At the risk of poking too many bears, I’ll offer an observation for consideration – the American Institute for Conservation (AIC) does not own the concept of “preventive conservation” (nor, for that matter, does it own the concept of “cultural heritage” which the web address might imply, but that’s a discussion for another day). The principles of “preventive conservation” existed, and were active, long before it became an active topic of discussion in AIC over the last 7-10 years. “Preservation” as a discipline and profession goes hand-in-hand and largely mirrors the history of conservation practice, with preservation generally defined as the range of strategies/activities used to prevent degradation in cultural heritage materials, while conservation’s traditional training has been in the repair/treatment of that damage or degradation. There are strong elements and subsets of practitioners of preservation/preventive conservation in each of our allied professional organizations (American Library Association (ALA), Society of American Archivists (SAA), American Alliance of Museums (AAM), The Society for the Preservation of Natural History Collections (SPNHC), and others), with, for example, professional committees within both ALA and SAA, and yet the communication between these groups can be extremely limited. To use one example, in a single University Library setting you may find a Preservation Administrator whose primary professional contact is ALA. They may supervise the Conservation department, with the conservators attending AIC as their professional organization. The Archives/Specials Collections professionals may not be supervised by the Preservation Administrator, but nonetheless perform critical preservation functions in their daily role – they attend SAA. Each professional, within the same organization plays a significant preservation/preventive conservation role, and yet all three receive their primary professional guidance on how to approach preservation/preventive conservation of the same material from a different professional group. This, to put it simply, is a problem.

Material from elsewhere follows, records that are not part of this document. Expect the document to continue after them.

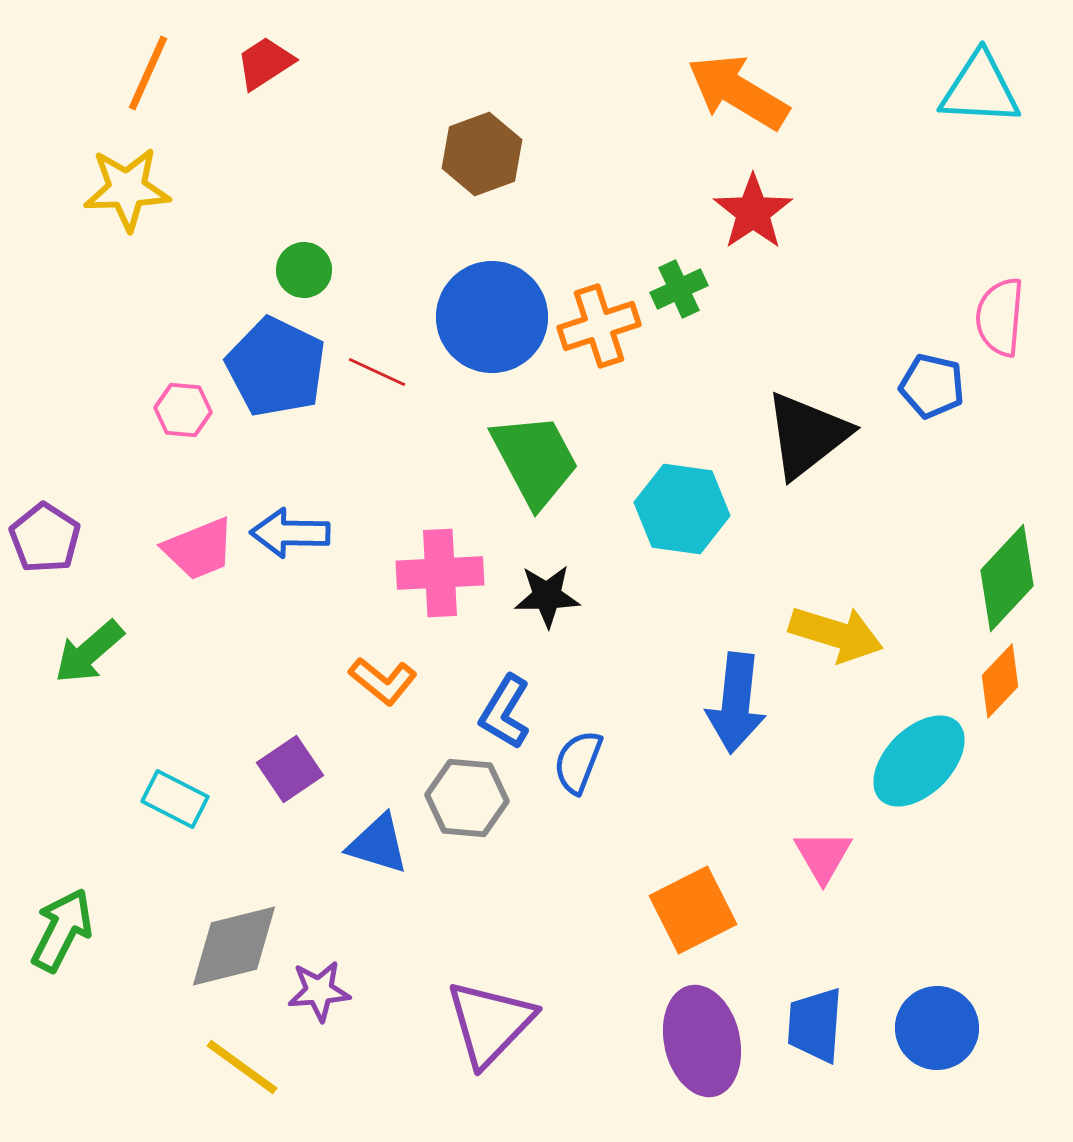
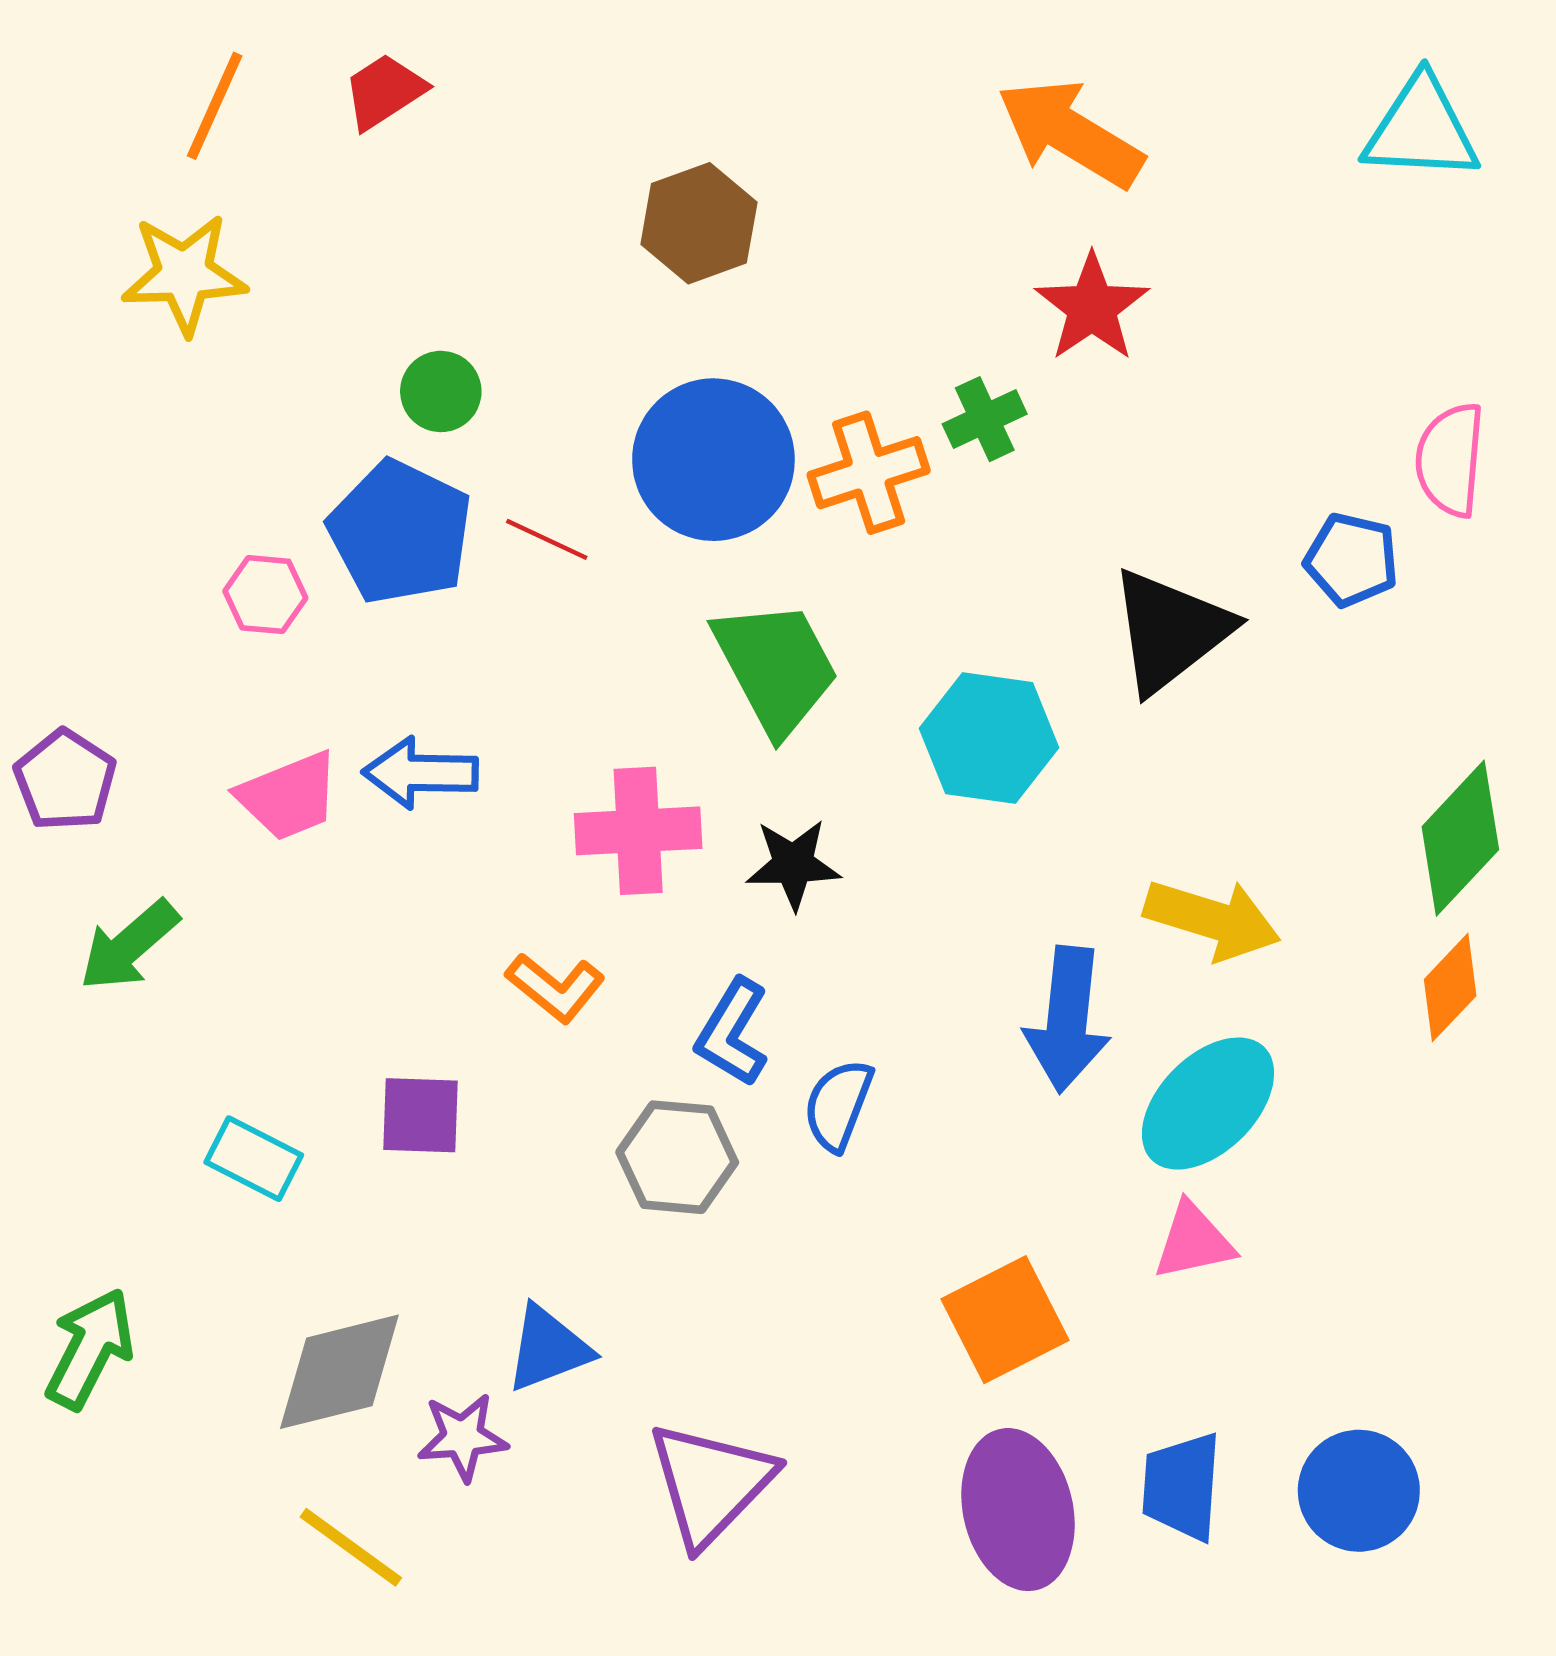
cyan ellipse: (919, 761) -> (1208, 1104), moved
purple square: (290, 769) -> (421, 1115), turned 36
blue triangle: (378, 844) -> (548, 1349), moved, turned -38
pink triangle: (823, 856) -> (1193, 1241), turned 48

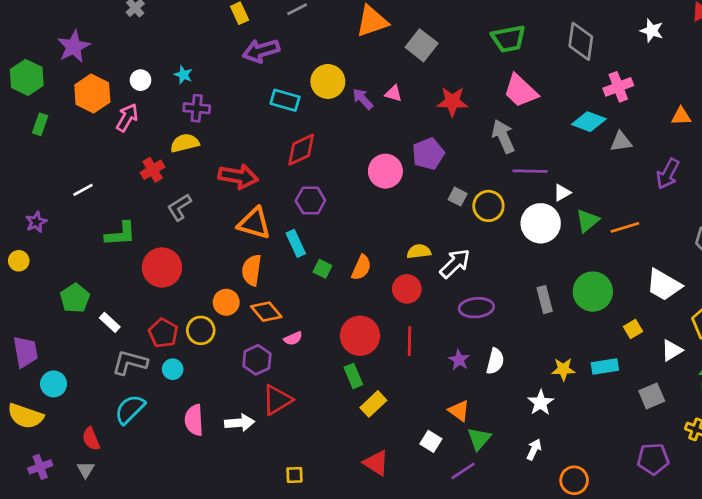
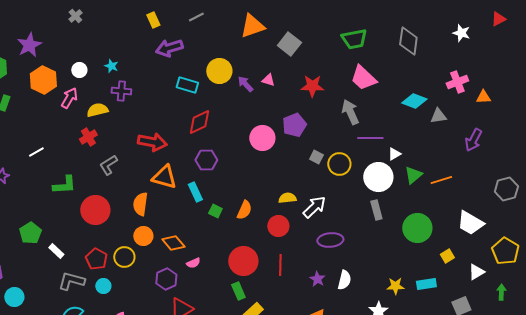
pink cross: (618, 87) -> (457, 82), moved
yellow semicircle: (185, 143) -> (97, 110), moved
orange semicircle: (252, 270) -> (140, 204), moved
gray rectangle: (545, 300) -> (376, 210), moved

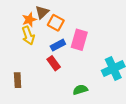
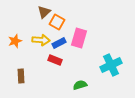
orange star: (29, 20) -> (15, 41), moved
yellow arrow: (28, 36) -> (41, 40), moved, turned -66
red rectangle: (54, 63) -> (55, 60), turned -32

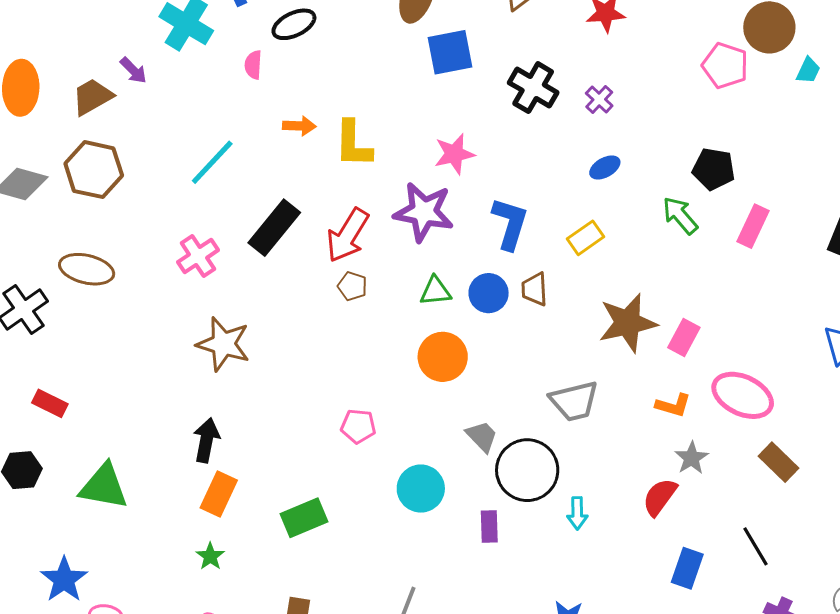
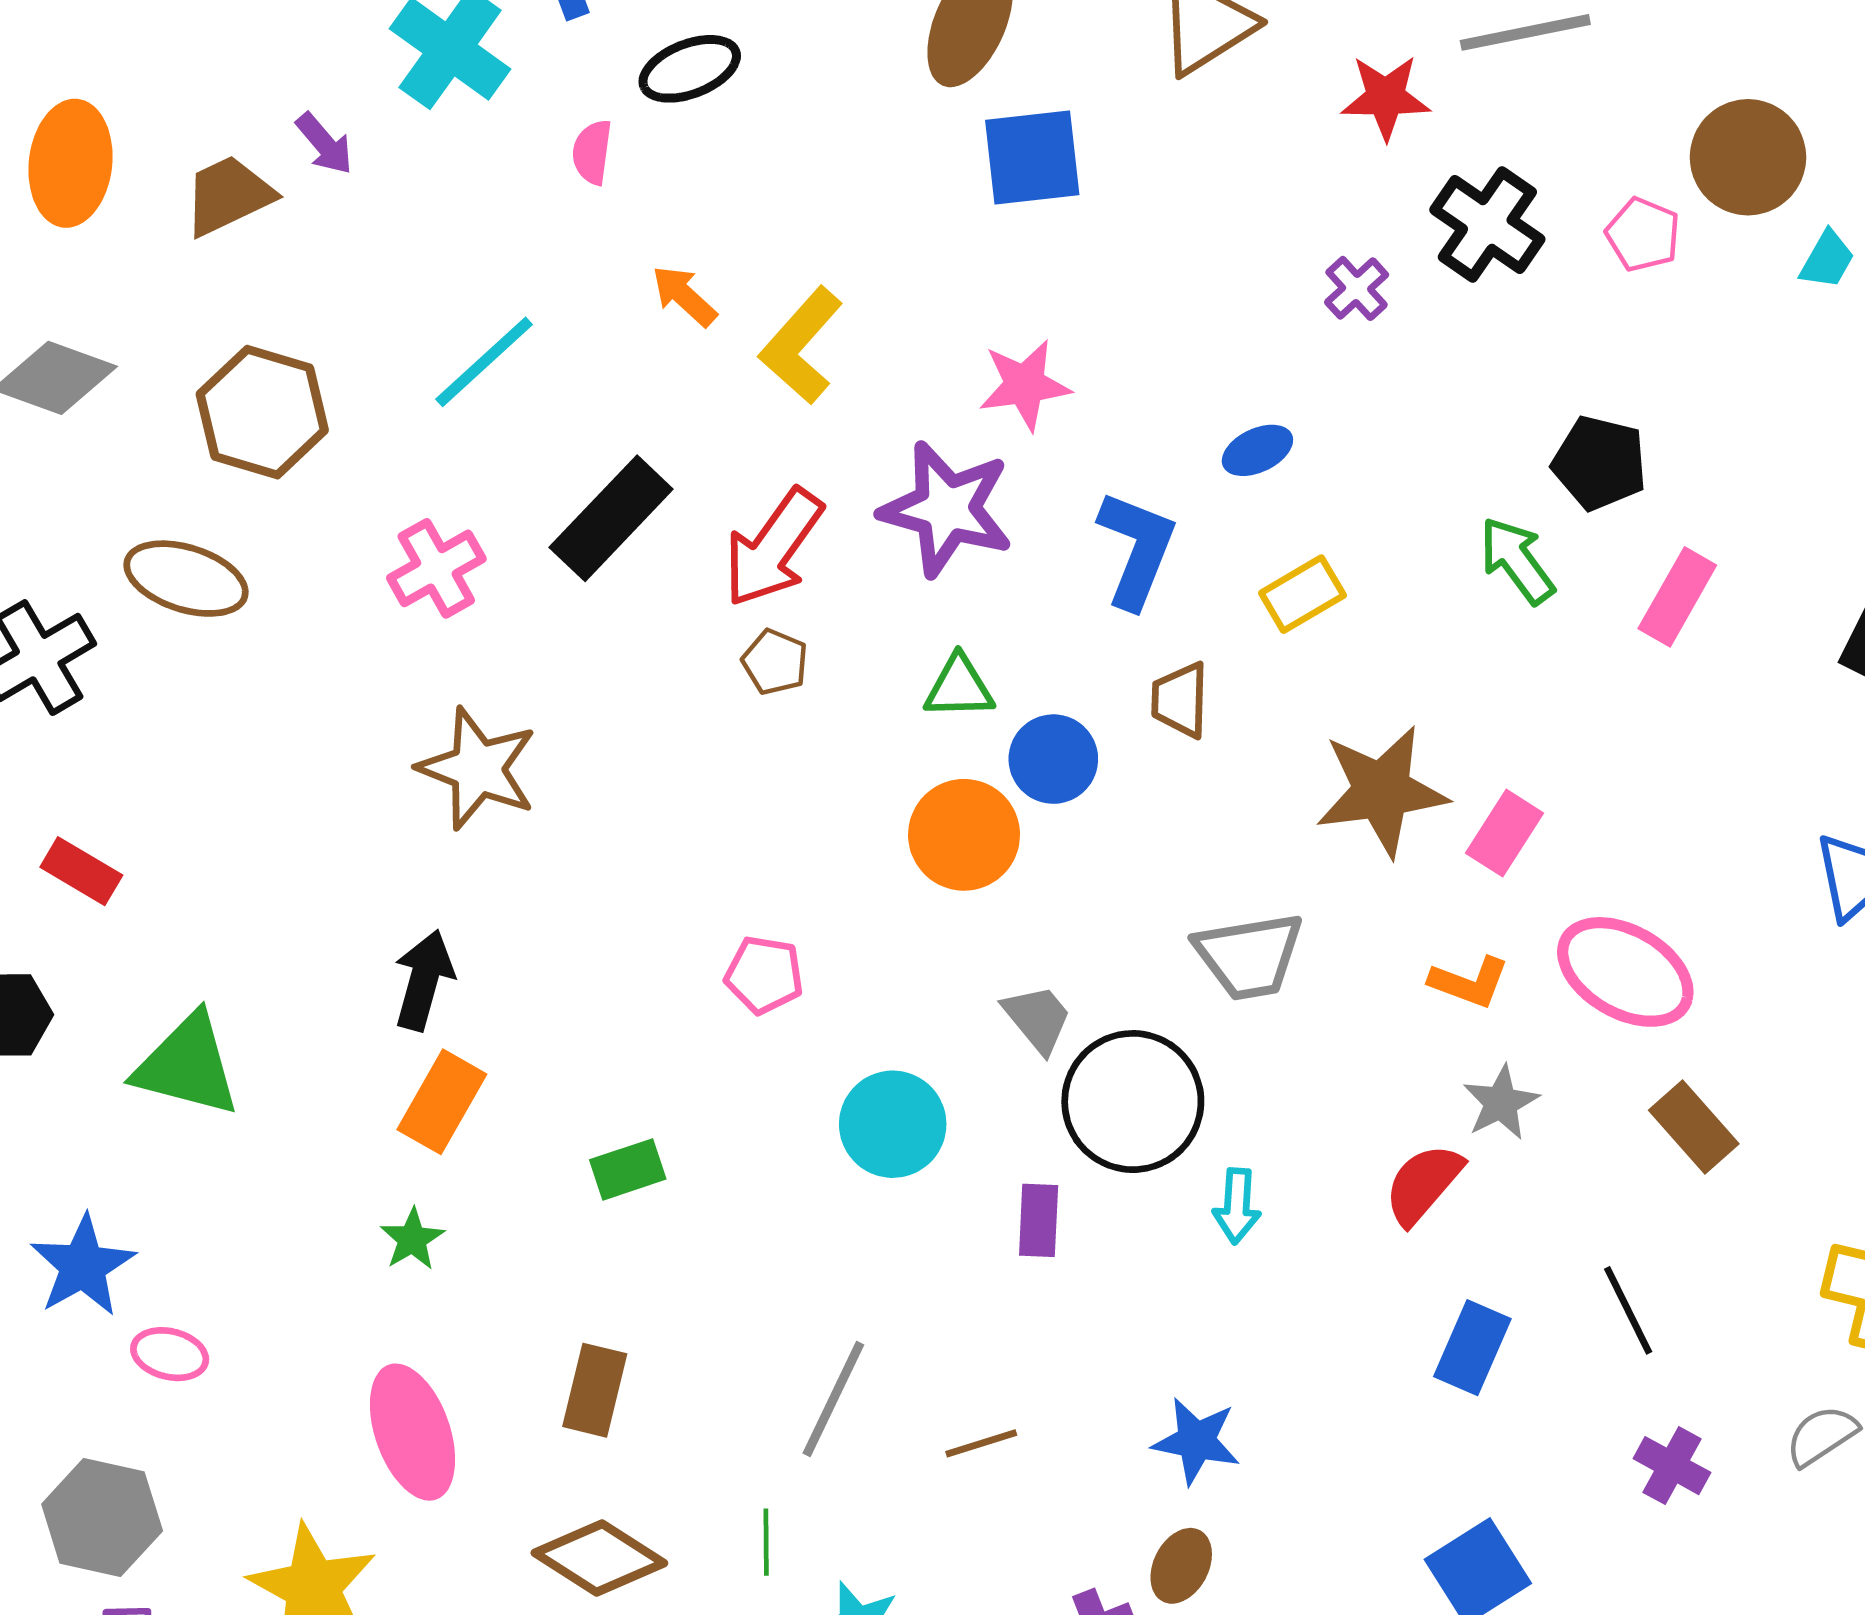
pink pentagon: (725, 66) -> (1643, 234), size x0.7
black cross: (533, 88) -> (1487, 224), moved
orange arrow: (299, 126) -> (684, 296), turned -144
yellow L-shape: (353, 144) -> (801, 345), turned 36
blue ellipse: (605, 167) -> (1257, 450), moved
brown hexagon: (94, 170) -> (262, 412), moved
blue circle: (489, 293) -> (1053, 759), moved
green rectangle: (304, 518) -> (628, 1169), size x0.7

Each profession has critical information to communicate – AIC, ALA, and SAA all have active publication programs that focus partially on preservation/preventive conservation practices (not to mention the wealth of material from independent publishers). The risk, or perhaps problem, is that when we only have the bandwidth, for whatever reason, as individual professionals to focus on one professional “home,” it is easy to be unaware of the broader resources, let alone determine which one is most applicable to our personal situation. AIC provides guidance for storage conditions for certain materials – so does SAA. Those numbers don’t always match, nor do they necessarily match the guidance provided in, for example, the 2019 ASHRAE (The American Society of Heating, Refrigerating, and Air-conditioning Engineers) chapter for the environmental design of Museums, Galleries, Archives, and Libraries – which was primarily written by conservation scientists and practitioners, not engineers. Don’t get me started on how well any of those have historically matched up with ISO or other international guidance. ALA has a number of publications on library design – those vary greatly compared to the published SAA standard for Archival and Special Collections Facilities, and the primary authors of that resource are entirely different than the architecture/engineering/facilities practitioners who commonly attend AIC. The underlying theme is that, even though we’re all working in the interest of preservation/preventive conservation, we’ve had a tendency – at least at the professional organization level – to work independently, without enough regard for what our conservation/museum/library/archives and even architecture/engineering colleagues are saying. When examined at the individual level, the typical reality is that folks have limited means and bandwidth (for a multitude of reasons) to work collaboratively across disciplines, no matter how closely related.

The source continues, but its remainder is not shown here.